In the records below, find each line with "München" and copy it.

^^^^

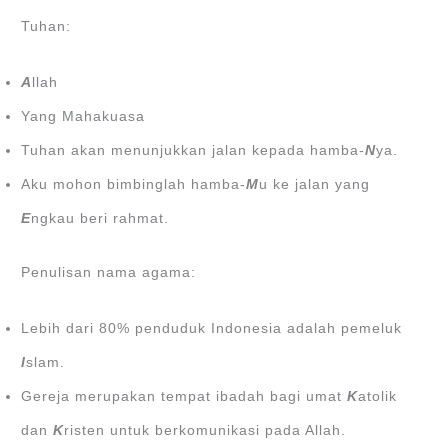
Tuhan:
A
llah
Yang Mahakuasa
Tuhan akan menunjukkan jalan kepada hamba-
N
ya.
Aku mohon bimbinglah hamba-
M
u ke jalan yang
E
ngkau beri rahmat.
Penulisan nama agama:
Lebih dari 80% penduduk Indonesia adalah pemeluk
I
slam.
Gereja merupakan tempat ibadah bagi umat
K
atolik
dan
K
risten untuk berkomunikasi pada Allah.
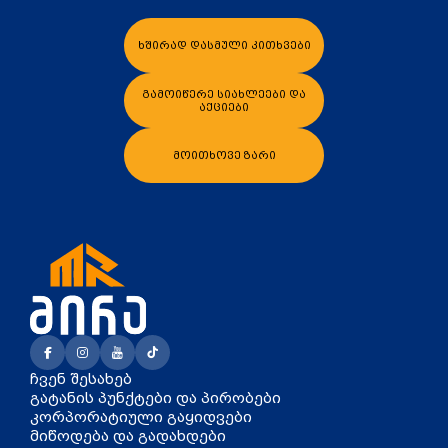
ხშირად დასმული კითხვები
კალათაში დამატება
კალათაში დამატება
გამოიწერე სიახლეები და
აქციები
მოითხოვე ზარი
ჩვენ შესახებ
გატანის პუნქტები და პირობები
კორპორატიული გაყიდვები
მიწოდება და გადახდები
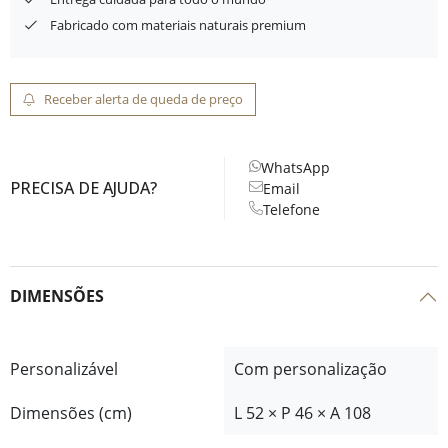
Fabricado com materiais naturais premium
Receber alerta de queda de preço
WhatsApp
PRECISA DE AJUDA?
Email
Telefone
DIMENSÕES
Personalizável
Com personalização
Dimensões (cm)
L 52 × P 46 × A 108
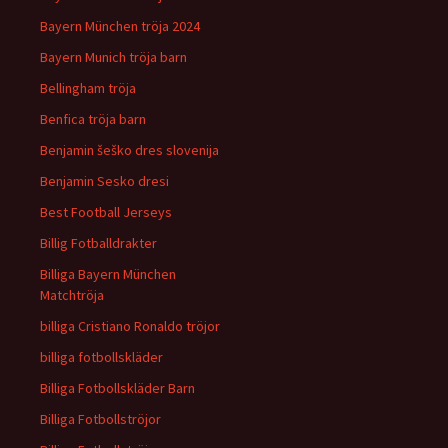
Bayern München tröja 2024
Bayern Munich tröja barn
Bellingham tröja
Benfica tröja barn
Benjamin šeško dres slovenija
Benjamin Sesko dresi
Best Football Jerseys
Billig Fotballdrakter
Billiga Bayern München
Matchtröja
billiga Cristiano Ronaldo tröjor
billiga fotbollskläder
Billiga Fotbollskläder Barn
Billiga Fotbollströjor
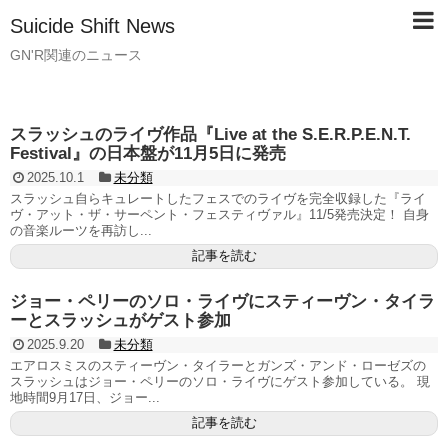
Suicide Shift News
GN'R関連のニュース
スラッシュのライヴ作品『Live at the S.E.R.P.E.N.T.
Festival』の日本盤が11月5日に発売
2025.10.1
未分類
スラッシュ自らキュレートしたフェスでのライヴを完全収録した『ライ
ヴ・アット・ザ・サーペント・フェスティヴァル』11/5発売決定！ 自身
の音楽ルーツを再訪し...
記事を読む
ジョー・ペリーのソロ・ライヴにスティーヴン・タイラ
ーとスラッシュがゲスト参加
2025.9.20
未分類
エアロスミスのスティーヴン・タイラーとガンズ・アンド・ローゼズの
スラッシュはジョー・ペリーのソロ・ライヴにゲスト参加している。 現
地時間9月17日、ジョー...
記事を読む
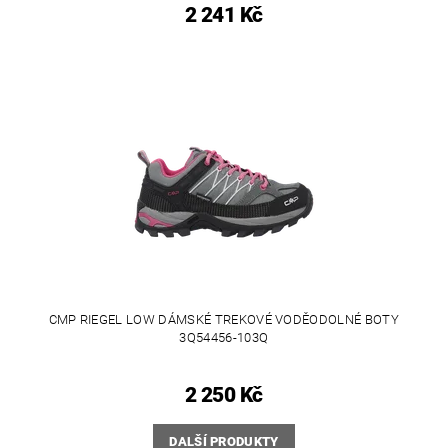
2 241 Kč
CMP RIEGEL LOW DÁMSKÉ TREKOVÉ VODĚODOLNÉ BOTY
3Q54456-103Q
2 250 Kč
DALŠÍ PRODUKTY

^^^^

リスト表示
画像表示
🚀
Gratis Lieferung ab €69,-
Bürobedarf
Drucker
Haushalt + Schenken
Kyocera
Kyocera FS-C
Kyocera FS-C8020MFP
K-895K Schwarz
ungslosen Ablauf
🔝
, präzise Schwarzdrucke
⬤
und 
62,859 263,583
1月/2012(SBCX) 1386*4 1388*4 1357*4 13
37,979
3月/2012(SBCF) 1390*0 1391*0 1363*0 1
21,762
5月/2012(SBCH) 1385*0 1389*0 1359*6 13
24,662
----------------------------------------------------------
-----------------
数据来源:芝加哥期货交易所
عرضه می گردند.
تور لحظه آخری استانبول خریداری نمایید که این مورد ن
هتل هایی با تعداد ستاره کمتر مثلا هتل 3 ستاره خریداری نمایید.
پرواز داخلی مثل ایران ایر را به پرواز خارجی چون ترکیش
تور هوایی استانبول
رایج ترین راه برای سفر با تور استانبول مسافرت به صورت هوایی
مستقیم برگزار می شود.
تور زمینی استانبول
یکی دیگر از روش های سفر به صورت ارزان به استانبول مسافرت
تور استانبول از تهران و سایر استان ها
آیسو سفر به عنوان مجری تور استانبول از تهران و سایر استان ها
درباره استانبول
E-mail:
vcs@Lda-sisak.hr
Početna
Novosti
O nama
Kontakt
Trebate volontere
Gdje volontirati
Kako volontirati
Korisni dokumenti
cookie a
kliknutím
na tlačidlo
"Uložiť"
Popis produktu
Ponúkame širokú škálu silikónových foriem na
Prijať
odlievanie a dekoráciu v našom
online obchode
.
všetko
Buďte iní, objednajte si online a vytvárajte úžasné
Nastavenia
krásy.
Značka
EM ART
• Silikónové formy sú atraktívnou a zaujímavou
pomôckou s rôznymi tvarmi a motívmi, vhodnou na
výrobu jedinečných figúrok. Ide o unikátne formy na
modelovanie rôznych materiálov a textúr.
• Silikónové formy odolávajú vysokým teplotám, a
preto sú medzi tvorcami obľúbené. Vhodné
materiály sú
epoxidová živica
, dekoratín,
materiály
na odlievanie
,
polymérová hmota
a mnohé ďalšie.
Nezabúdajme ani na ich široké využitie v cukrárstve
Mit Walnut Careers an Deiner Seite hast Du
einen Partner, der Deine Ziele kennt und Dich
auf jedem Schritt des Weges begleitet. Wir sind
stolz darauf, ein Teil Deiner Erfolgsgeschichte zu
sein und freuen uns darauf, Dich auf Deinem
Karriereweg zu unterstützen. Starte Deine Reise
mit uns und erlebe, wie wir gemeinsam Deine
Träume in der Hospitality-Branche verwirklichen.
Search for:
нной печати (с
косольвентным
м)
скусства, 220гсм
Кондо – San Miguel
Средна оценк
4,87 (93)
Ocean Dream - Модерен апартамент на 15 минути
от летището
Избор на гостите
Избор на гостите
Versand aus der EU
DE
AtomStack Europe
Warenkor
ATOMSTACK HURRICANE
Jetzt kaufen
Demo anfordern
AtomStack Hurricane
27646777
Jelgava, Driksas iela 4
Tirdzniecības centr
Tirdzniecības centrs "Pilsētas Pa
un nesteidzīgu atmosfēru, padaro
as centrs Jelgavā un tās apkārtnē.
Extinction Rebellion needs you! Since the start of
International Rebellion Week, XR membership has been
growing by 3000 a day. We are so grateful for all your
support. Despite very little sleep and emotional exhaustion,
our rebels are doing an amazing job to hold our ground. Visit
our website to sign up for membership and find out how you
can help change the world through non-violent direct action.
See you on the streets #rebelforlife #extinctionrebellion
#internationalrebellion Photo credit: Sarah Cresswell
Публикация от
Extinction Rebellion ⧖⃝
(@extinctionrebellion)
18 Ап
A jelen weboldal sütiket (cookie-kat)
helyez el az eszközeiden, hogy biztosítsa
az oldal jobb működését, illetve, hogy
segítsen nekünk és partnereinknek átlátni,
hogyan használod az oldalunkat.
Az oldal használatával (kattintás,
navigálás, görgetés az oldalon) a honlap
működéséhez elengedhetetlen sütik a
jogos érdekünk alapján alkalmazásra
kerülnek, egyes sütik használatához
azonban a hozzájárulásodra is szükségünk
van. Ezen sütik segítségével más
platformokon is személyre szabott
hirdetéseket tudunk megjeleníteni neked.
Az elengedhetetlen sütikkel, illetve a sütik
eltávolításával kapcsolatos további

^^^^

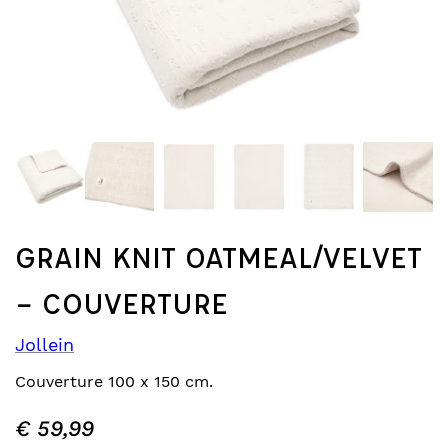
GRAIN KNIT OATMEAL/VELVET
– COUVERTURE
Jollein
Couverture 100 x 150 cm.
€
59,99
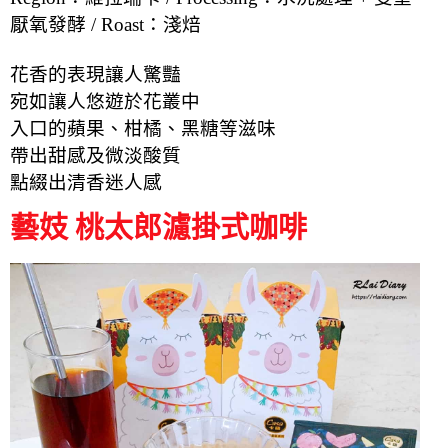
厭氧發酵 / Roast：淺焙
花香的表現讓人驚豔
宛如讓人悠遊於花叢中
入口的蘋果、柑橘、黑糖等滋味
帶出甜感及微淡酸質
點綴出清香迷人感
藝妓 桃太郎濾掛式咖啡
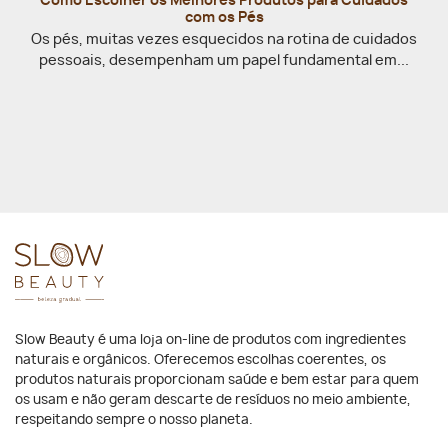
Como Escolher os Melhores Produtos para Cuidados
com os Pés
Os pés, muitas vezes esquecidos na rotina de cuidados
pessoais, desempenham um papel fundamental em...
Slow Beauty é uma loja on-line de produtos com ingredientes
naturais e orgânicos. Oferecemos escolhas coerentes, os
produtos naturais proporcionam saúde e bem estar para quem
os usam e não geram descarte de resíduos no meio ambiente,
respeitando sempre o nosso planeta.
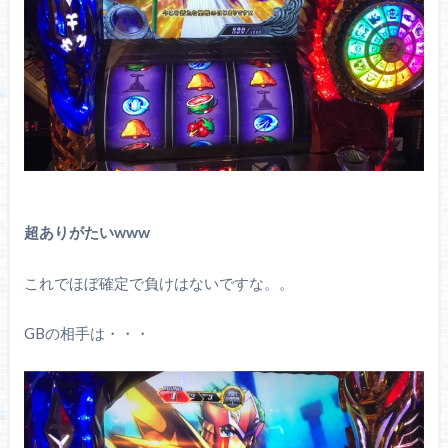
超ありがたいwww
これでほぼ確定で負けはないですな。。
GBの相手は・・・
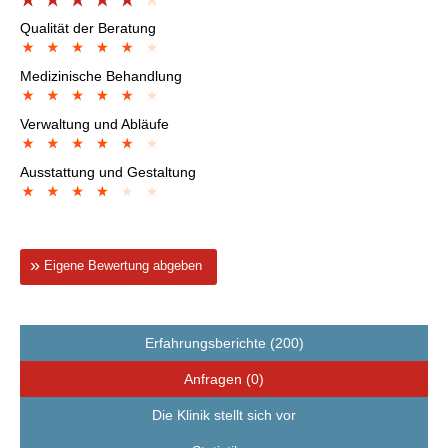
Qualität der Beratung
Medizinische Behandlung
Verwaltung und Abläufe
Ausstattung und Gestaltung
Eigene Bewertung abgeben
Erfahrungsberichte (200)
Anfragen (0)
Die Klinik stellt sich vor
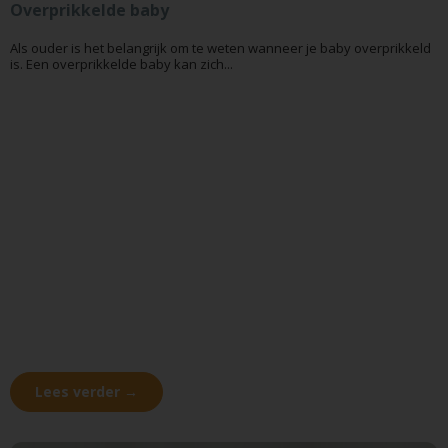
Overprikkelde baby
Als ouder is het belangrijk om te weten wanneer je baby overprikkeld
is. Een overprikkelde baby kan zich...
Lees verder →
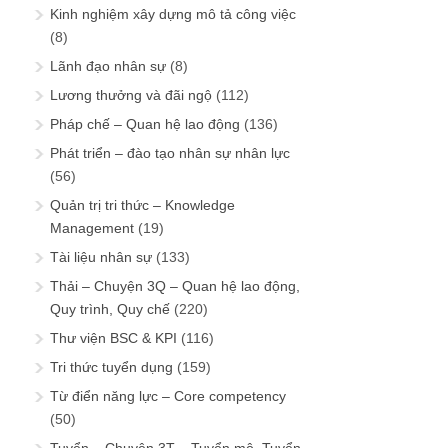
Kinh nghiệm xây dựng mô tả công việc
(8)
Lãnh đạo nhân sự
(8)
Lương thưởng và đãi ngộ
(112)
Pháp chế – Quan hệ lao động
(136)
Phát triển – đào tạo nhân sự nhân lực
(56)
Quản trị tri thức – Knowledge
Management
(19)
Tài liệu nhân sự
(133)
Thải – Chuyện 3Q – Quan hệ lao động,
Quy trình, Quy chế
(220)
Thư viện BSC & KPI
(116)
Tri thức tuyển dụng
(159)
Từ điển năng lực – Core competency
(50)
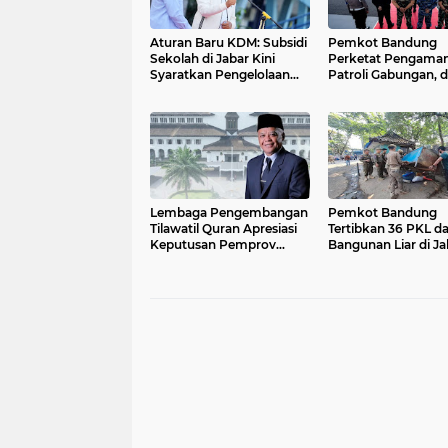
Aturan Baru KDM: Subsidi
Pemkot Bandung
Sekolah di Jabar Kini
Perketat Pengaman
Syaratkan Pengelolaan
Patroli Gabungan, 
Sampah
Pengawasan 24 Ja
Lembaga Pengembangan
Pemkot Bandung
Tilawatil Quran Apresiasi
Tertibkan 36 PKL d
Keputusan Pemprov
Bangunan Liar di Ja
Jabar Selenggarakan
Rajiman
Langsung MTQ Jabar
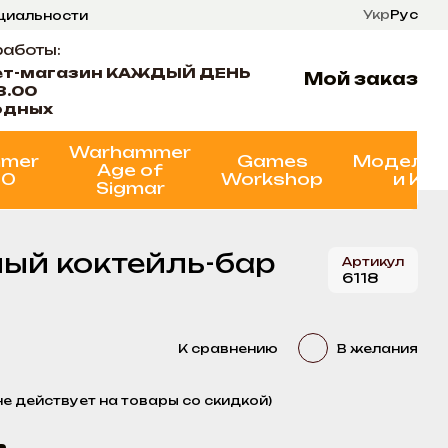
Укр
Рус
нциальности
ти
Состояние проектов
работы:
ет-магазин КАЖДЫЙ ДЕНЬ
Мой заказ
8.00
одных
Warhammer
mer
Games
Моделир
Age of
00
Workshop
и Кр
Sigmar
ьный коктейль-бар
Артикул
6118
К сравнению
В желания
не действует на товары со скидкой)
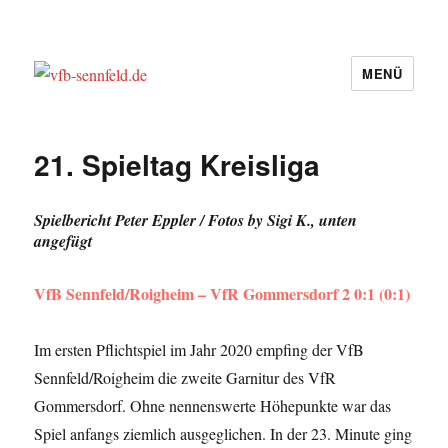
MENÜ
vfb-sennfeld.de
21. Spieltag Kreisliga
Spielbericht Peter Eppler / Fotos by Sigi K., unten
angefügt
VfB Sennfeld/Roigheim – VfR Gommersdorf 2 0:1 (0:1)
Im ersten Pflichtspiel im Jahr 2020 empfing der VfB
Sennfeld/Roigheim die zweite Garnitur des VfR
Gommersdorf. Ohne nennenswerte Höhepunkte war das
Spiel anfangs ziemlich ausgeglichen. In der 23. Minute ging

^^^^

### Response to this task
Bayern München tröja 2024
Billiga Bayern München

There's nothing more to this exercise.